Wallace argues that the first of two important changes seen under Xi Jinping is the centralization of power. The drive for this is represented in the new power and popularity of the Party’s Central Commission for Discipline Inspection (CCDI). The most important aspect of the CCDI’s rejuvenation in China is the fact that it is now prosecuting high ranking Party officials. This is something that Xi Jinping has done not only to secure political power against his competitors, but also to help legitimize the state while targeting corruption.

The second of these important changes is a change in the perspective of the politicians, more specifically in the goals that they have as those in power have switched from the technocrats of the past to those belonging to the neopolitical wave that is currently sweeping the nation. While Minzner also mentions the new political and power dynamics in China, he focuses more on the economic future of the regime, and the effects that the decisions of past leaders will have on Xi Jinping’s ability to react.
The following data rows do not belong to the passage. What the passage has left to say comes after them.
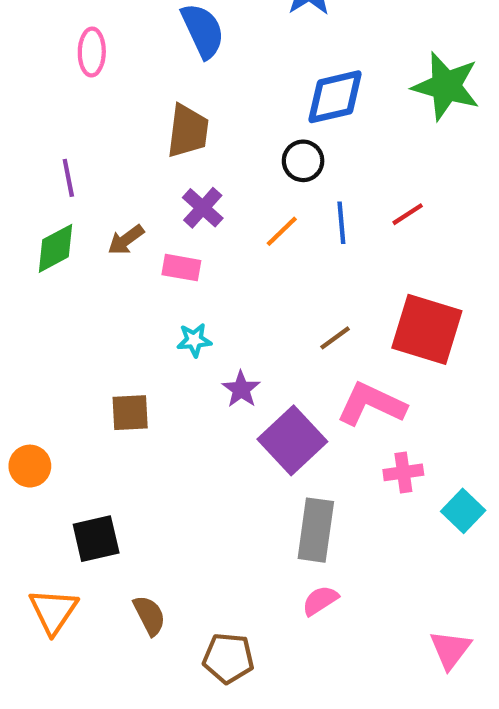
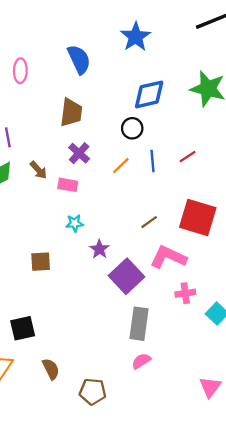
brown arrow: (126, 240) -> (38, 170), turned -96

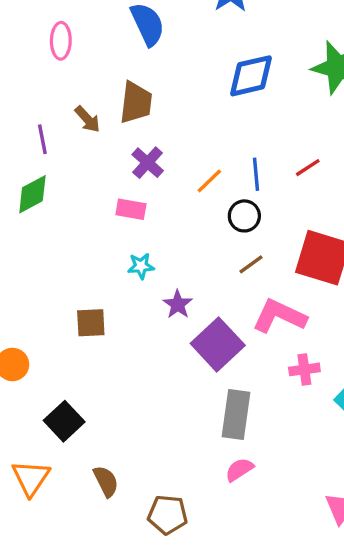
black circle: (132, 128) -> (244, 216), moved
brown arrow: (38, 170) -> (88, 119), moved
black square: (23, 328) -> (64, 421), turned -30

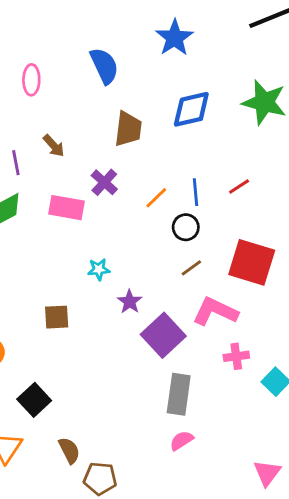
brown trapezoid: (136, 103) -> (128, 129), moved
pink rectangle: (131, 209) -> (66, 208), moved, size x1.4
brown pentagon: (168, 515) -> (100, 478), moved

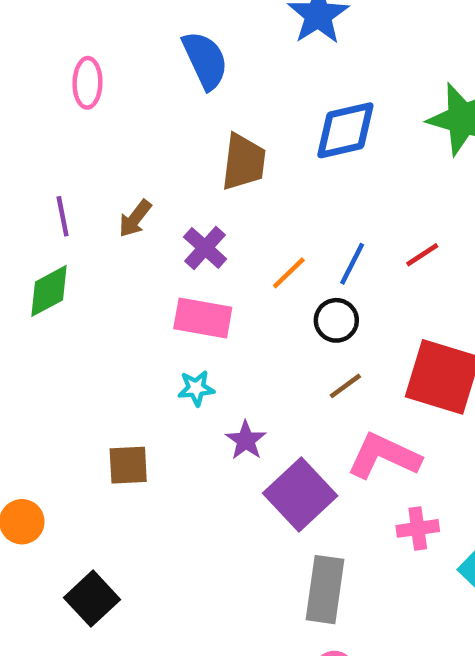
brown arrow: (54, 146) -> (135, 219), moved, turned 80
blue line: (196, 192) -> (352, 264), turned 32
pink rectangle: (66, 208) -> (203, 318), moved

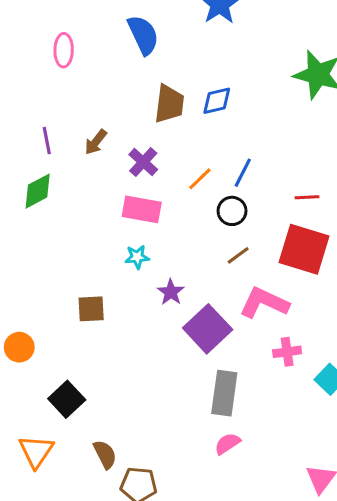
blue diamond: (345, 130) -> (217, 101), moved, size x0.7
red line: (422, 255) -> (307, 197), moved, turned 30

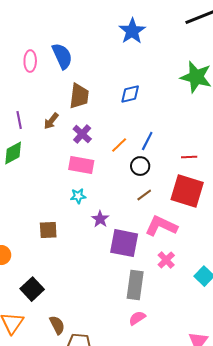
blue semicircle: (143, 35) -> (62, 56), moved
brown trapezoid: (169, 104) -> (79, 96), moved
purple square: (208, 329) -> (124, 243), turned -36
pink cross: (287, 352) -> (166, 260), moved, turned -36

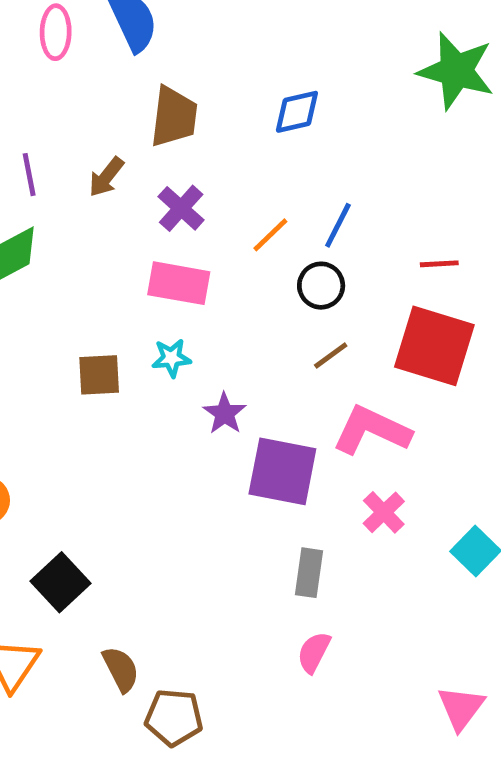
brown square: (48, 230) -> (99, 375), moved
gray rectangle: (135, 285) -> (309, 573), size x0.7
pink semicircle: (137, 318) -> (314, 652), turned -30

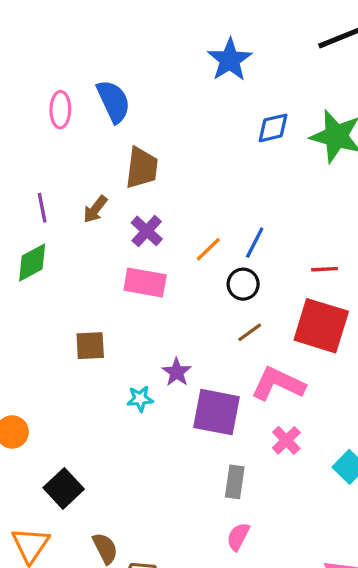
blue diamond: (297, 112) -> (273, 128), moved
cyan star: (171, 358) -> (140, 399), moved

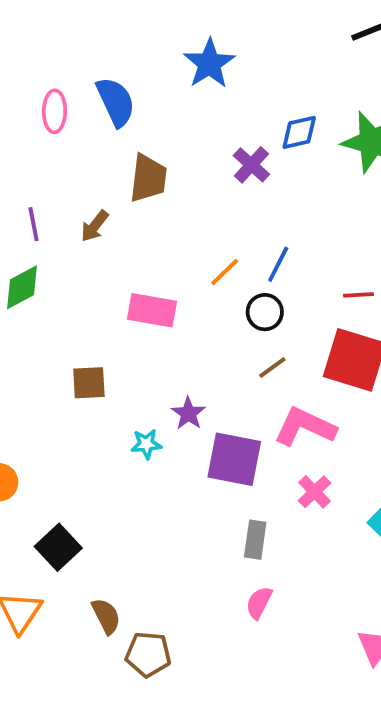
blue star: (230, 60) -> (209, 64), moved
purple cross: (147, 231) -> (251, 165), moved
As someone who has little background knowledge in China, I thought that the most interesting parts of each of this week’s readings were not the author’s analysis of the Chinese economy or predictions on the future of Chinese politics, but rather that both author’s allude to the fact that Xi Jinping is operating via self-reflection, not only on his past decisions but on the past decisions of all authoritarian leaders. This is more prevalent in the Minzer article. On multiple occasions Minzer mentions that Xi Jinping’s decisions, and the decisions of many Chinese leaders, were motivated by the failures of the Soviet Union. An example of this can be seen in the decision to encourage retirement from leadership positions, to spark economic development, and to maintain a Party that, for the most part, views the people within its borders as equals.  As this class comes to a close, it is both rewarding and concerning to know that Authoritarian rulers are using what we’ve learned as motivators for their decisions; that the topics and case studies we’ve been discussing are not just theory on paper.